What to produce
Omit images. Retype all entries verbatim.
◆ ◆ ◆ ◆ ◆
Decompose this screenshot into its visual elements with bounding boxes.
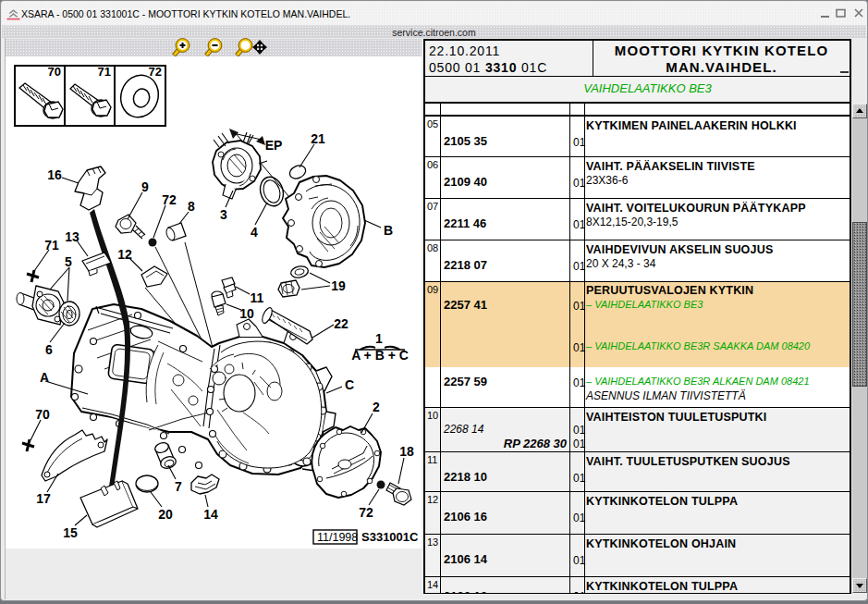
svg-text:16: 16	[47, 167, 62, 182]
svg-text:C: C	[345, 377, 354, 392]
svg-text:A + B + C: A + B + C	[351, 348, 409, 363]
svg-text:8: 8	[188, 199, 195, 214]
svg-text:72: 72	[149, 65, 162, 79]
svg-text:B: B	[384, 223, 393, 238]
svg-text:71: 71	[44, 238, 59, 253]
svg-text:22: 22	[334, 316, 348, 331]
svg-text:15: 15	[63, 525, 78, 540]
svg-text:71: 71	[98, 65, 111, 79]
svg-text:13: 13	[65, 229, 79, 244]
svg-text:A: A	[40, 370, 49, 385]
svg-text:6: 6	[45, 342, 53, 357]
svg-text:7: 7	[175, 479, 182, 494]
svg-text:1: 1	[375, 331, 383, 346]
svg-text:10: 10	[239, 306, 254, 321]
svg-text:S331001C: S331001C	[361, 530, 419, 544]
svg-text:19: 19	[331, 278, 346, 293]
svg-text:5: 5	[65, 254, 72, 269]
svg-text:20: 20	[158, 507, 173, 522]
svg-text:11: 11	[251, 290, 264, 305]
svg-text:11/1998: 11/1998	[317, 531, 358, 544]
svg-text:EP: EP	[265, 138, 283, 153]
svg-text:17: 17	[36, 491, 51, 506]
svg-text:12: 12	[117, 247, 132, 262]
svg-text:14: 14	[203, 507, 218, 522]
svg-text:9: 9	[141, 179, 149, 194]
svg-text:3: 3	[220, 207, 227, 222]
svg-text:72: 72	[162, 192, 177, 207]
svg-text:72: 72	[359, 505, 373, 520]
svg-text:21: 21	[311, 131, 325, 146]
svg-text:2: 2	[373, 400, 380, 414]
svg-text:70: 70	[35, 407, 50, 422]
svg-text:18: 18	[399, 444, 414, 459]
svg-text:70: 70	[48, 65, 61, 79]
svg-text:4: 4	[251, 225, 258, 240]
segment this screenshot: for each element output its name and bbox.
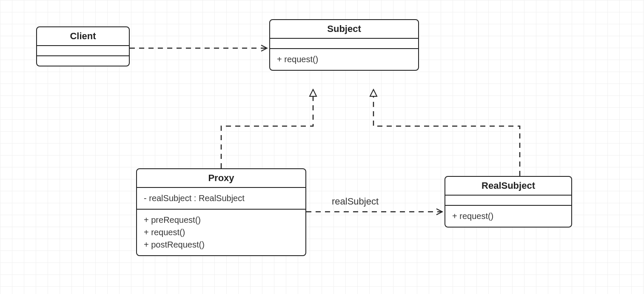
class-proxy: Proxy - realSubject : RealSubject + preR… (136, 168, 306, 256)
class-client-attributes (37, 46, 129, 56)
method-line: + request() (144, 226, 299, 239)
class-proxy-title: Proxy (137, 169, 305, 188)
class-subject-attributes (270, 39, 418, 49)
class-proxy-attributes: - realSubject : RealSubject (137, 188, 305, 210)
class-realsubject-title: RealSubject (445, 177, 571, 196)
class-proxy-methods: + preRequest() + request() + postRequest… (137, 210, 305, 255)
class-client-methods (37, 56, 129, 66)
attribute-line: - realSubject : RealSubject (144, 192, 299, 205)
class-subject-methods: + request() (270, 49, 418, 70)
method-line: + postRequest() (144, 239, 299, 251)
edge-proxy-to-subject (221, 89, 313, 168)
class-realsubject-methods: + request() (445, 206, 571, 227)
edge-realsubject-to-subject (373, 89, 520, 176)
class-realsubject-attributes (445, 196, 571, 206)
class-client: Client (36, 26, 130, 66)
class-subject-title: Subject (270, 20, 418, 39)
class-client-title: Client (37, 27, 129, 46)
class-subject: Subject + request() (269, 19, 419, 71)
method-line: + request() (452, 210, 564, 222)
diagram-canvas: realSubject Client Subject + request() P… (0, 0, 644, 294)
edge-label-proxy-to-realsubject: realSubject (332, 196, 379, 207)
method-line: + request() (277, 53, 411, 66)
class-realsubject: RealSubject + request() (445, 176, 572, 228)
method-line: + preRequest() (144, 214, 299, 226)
◆ ◆ ◆ ◆ ◆
Response to the task
Decompose this screenshot into its visual elements with bounding boxes.
svg-text:16: 16	[47, 167, 62, 182]
svg-text:C: C	[345, 377, 354, 392]
svg-text:A + B + C: A + B + C	[351, 348, 409, 363]
svg-text:8: 8	[188, 199, 195, 214]
svg-text:72: 72	[149, 65, 162, 79]
svg-text:B: B	[384, 223, 393, 238]
svg-text:71: 71	[44, 238, 59, 253]
svg-text:22: 22	[334, 316, 348, 331]
svg-text:15: 15	[63, 525, 78, 540]
svg-text:71: 71	[98, 65, 111, 79]
svg-text:13: 13	[65, 229, 79, 244]
svg-text:A: A	[40, 370, 49, 385]
svg-text:6: 6	[45, 342, 53, 357]
svg-text:7: 7	[175, 479, 182, 494]
svg-text:1: 1	[375, 331, 383, 346]
svg-text:10: 10	[239, 306, 254, 321]
svg-text:S331001C: S331001C	[361, 530, 419, 544]
svg-text:19: 19	[331, 278, 346, 293]
svg-text:5: 5	[65, 254, 72, 269]
svg-text:20: 20	[158, 507, 173, 522]
svg-text:11: 11	[251, 290, 264, 305]
svg-text:11/1998: 11/1998	[317, 531, 358, 544]
svg-text:EP: EP	[265, 138, 283, 153]
svg-text:17: 17	[36, 491, 51, 506]
svg-text:12: 12	[117, 247, 132, 262]
svg-text:14: 14	[203, 507, 218, 522]
svg-text:9: 9	[141, 179, 149, 194]
svg-text:3: 3	[220, 207, 227, 222]
svg-text:72: 72	[162, 192, 177, 207]
svg-text:72: 72	[359, 505, 373, 520]
svg-text:21: 21	[311, 131, 325, 146]
svg-text:2: 2	[373, 400, 380, 414]
svg-text:70: 70	[35, 407, 50, 422]
svg-text:18: 18	[399, 444, 414, 459]
svg-text:70: 70	[48, 65, 61, 79]
svg-text:4: 4	[251, 225, 258, 240]
segment this screenshot: for each element output its name and bbox.
class-proxy: Proxy - realSubject : RealSubject + preR… (136, 168, 306, 256)
class-client-attributes (37, 46, 129, 56)
method-line: + request() (144, 226, 299, 239)
class-proxy-title: Proxy (137, 169, 305, 188)
class-subject-attributes (270, 39, 418, 49)
class-proxy-attributes: - realSubject : RealSubject (137, 188, 305, 210)
class-realsubject-title: RealSubject (445, 177, 571, 196)
class-proxy-methods: + preRequest() + request() + postRequest… (137, 210, 305, 255)
class-client-methods (37, 56, 129, 66)
attribute-line: - realSubject : RealSubject (144, 192, 299, 205)
class-subject-methods: + request() (270, 49, 418, 70)
method-line: + postRequest() (144, 239, 299, 251)
edge-proxy-to-subject (221, 89, 313, 168)
class-realsubject-methods: + request() (445, 206, 571, 227)
edge-realsubject-to-subject (373, 89, 520, 176)
class-realsubject-attributes (445, 196, 571, 206)
class-client: Client (36, 26, 130, 66)
class-subject-title: Subject (270, 20, 418, 39)
class-client-title: Client (37, 27, 129, 46)
class-subject: Subject + request() (269, 19, 419, 71)
method-line: + request() (452, 210, 564, 222)
diagram-canvas: realSubject Client Subject + request() P… (0, 0, 644, 294)
edge-label-proxy-to-realsubject: realSubject (332, 196, 379, 207)
method-line: + request() (277, 53, 411, 66)
class-realsubject: RealSubject + request() (445, 176, 572, 228)
method-line: + preRequest() (144, 214, 299, 226)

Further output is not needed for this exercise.